Une professionnelle accomplie a disparu dans l’un des camps détention rebaptisés « écoles professionnelles » par le PCC. Un nouveau site Internet a été créé pour contribuer à sa libération.
par Marco Respinti
Une année est passée et rien n’a changé. Médecin accompli à la retraite, le Dr Gulshan Abbas qui est quelqu’un de pacifique, une personne reconnue pour son activité au sein de la communauté, a été arrêtée et a disparu dans l’un des tristement célèbres camps de transformation par l’éducation au Xinjiang (la région que les Ouïghours préfèrent appeler Turkestan oriental).

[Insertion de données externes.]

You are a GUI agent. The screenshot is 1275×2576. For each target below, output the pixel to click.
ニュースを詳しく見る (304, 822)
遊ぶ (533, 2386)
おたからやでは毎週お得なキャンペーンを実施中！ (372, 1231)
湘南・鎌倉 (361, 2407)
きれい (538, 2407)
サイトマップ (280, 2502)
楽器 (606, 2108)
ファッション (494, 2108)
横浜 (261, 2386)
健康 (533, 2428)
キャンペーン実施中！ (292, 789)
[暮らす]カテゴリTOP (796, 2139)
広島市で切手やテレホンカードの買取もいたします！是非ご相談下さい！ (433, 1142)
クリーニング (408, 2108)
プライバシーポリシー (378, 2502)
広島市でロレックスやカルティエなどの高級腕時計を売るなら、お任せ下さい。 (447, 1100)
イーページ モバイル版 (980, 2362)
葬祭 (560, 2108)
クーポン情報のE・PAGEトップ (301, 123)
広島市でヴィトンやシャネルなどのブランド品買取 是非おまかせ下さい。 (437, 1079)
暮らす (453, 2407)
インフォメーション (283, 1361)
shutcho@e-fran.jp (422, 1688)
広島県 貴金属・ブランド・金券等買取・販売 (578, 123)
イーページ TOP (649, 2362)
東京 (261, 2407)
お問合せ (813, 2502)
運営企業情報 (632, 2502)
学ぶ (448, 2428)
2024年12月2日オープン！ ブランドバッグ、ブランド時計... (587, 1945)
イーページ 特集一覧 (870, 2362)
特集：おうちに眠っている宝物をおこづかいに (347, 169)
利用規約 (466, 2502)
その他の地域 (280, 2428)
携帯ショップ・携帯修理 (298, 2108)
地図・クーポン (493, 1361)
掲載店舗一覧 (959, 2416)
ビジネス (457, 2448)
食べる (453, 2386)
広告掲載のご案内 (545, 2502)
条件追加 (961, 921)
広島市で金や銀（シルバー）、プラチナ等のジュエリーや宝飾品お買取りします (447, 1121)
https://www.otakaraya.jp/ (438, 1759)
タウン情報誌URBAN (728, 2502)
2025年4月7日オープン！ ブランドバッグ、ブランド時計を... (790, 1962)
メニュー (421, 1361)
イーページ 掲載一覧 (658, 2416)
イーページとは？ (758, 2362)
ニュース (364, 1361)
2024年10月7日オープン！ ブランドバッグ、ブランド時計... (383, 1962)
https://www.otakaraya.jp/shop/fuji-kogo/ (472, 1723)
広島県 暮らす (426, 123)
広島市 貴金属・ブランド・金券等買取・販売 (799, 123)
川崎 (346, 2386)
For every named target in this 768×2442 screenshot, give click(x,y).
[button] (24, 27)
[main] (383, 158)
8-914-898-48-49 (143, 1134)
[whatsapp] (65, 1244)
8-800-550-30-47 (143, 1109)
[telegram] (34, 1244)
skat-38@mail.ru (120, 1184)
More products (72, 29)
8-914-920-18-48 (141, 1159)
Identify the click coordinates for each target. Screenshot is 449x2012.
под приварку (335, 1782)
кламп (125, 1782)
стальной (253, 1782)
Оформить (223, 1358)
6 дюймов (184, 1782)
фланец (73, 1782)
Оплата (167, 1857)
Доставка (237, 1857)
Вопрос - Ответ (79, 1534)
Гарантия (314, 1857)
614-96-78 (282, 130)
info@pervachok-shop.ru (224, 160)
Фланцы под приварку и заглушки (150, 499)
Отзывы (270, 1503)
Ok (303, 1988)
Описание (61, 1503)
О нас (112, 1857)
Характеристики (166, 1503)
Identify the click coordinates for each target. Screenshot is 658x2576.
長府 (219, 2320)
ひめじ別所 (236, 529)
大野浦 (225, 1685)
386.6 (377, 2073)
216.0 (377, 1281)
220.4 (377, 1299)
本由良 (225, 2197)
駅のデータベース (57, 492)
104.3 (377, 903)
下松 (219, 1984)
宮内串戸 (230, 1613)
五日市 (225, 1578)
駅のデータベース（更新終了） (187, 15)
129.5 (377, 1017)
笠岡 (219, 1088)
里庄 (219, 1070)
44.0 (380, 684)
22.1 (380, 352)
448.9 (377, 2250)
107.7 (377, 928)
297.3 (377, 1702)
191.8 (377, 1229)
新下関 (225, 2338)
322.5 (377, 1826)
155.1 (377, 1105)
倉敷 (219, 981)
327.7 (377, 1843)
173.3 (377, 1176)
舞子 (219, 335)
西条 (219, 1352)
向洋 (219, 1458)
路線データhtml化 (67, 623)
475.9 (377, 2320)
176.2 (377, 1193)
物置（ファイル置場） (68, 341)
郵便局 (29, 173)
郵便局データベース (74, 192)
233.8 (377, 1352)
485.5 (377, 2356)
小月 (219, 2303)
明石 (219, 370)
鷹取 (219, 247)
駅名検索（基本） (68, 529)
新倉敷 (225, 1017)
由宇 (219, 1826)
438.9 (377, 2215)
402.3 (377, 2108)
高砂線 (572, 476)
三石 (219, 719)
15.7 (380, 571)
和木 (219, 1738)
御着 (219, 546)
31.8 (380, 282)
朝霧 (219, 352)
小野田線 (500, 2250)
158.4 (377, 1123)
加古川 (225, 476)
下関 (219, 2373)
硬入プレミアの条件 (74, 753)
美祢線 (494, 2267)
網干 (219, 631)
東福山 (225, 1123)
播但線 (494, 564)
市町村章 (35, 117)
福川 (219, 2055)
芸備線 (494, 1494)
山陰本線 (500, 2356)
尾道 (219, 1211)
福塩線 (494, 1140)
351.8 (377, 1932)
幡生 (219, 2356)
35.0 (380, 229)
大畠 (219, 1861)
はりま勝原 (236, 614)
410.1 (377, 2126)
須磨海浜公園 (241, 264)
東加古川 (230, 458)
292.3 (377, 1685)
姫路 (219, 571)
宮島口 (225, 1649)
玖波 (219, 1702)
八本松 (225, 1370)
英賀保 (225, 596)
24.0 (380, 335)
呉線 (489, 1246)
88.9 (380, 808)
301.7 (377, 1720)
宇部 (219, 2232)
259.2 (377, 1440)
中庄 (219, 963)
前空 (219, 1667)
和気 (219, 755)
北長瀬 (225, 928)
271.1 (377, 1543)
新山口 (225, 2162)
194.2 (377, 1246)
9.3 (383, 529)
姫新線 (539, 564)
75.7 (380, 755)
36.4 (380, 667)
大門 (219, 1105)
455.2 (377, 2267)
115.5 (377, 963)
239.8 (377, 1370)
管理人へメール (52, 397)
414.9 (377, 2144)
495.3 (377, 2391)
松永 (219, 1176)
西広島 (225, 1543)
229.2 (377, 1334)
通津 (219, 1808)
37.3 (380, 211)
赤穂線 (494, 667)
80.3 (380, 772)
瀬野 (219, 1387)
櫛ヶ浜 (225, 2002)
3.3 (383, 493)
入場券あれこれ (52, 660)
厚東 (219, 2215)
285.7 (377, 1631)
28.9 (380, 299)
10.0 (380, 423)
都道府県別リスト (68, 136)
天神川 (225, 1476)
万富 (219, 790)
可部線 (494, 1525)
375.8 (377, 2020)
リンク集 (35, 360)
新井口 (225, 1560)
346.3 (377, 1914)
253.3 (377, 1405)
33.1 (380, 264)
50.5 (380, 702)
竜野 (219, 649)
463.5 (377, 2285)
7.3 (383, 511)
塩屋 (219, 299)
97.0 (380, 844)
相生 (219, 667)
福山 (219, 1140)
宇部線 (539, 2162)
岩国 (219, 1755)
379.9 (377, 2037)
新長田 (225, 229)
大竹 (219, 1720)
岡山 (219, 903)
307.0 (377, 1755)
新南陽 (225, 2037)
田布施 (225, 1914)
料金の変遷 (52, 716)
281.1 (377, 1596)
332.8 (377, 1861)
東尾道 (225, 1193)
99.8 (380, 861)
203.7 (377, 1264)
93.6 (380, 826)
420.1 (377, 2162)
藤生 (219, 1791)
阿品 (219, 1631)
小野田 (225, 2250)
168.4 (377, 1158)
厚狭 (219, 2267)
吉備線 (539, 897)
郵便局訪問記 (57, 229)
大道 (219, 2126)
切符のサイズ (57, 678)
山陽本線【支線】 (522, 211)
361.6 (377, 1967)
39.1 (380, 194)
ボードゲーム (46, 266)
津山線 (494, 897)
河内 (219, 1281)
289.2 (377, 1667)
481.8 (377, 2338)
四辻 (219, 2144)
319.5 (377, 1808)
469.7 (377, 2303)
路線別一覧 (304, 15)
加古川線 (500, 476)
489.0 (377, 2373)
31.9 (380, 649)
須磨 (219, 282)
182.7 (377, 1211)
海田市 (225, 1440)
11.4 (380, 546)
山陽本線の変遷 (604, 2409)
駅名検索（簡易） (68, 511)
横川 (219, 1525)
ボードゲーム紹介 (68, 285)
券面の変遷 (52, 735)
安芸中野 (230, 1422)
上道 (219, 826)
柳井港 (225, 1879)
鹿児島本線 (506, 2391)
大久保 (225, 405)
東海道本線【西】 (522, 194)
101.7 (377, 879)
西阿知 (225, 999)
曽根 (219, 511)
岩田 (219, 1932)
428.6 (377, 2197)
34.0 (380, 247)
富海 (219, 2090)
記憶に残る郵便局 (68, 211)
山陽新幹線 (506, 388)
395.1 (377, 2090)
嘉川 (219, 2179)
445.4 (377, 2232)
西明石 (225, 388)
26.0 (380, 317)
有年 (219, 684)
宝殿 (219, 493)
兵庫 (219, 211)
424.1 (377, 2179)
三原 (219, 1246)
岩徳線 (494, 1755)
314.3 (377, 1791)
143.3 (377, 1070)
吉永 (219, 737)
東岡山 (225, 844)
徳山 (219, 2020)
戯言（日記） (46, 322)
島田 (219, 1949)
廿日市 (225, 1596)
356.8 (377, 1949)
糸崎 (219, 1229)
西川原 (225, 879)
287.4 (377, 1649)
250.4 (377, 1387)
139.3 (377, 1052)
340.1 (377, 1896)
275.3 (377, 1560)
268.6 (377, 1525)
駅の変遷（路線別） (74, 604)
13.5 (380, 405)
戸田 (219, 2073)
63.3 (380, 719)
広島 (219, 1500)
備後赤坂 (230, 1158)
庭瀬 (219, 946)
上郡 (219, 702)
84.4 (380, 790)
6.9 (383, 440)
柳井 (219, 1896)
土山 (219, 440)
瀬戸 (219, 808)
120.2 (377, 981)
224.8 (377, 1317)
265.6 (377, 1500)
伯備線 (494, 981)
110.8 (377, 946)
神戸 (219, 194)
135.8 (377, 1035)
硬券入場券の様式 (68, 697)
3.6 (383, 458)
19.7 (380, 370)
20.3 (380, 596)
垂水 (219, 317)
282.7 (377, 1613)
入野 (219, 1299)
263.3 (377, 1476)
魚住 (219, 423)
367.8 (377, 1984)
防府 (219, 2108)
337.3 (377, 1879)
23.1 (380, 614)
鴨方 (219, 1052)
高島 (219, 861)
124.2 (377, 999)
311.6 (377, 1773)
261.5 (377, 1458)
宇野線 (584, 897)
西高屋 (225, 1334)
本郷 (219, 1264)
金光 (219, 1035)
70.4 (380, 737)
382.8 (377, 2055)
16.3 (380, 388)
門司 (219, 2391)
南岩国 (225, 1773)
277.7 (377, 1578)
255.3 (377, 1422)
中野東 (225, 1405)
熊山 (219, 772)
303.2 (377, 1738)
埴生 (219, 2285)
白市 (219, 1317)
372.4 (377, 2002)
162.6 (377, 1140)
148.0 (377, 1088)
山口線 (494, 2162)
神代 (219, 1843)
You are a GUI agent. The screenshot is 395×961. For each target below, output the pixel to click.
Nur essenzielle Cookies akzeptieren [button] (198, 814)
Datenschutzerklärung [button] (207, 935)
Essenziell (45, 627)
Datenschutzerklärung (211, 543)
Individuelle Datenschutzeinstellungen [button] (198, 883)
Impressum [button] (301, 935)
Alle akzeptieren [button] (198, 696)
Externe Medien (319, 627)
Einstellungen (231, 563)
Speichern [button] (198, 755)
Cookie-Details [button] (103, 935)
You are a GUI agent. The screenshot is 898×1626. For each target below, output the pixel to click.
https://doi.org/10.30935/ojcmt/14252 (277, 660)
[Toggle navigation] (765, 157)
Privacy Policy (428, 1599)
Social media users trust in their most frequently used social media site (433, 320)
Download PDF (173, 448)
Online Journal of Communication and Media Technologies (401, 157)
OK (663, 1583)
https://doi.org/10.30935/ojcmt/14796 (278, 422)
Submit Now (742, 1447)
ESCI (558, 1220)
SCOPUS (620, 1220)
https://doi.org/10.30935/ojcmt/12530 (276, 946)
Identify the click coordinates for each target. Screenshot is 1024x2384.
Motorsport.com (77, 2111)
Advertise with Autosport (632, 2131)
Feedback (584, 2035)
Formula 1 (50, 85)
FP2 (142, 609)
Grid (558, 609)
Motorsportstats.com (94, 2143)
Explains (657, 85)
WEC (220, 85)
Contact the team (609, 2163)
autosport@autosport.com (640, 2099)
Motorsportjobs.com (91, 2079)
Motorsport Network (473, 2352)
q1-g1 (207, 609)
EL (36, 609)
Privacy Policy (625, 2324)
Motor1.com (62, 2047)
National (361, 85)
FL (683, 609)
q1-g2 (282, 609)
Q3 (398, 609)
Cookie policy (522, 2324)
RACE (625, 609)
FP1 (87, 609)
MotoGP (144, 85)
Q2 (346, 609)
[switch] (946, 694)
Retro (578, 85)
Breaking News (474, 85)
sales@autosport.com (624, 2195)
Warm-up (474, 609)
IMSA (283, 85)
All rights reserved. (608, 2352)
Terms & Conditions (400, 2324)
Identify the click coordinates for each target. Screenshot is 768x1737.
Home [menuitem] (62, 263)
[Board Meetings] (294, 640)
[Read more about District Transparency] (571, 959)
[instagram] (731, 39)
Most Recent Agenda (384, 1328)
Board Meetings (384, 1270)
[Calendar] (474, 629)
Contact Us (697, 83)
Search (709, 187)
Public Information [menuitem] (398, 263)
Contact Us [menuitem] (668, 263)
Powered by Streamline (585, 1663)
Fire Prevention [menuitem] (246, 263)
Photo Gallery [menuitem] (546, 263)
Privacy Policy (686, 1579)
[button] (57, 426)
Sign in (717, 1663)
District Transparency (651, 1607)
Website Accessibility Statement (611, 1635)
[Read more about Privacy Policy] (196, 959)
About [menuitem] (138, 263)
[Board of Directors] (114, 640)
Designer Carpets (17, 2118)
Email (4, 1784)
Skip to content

C’était le 11 septembre 2018 et personne n’a eu la moindre information sur elle depuis. Elle a été aspirée dans le trou noir du système pénitentiaire communiste comme des millions d’Ouïghours (jusqu’à trois millions d’après certaines études) et des milliers de Kazakhs et autres peuples turcs. Leurs seules fautes résident dans leur appartenance ethnique (ils sont Ouïghours, Kazakhs, Tatars, Turkmènes, Kirghizes ou Ouzbeks) et leur religion (ils sont musulmans). Il n’en fallait pas plus pour que le PCC les emprisonne sans autre motif d’accusation ni procès, balayant toute contestation en affirmant que ce sont des « extrémistes religieux », des « séparatistes » et des « terroristes ». Mais quelles que soient leurs opinions politiques, l’extrémisme religieux et le terrorisme ne sont pas dans l’ADN de ces musulmans emprisonnés.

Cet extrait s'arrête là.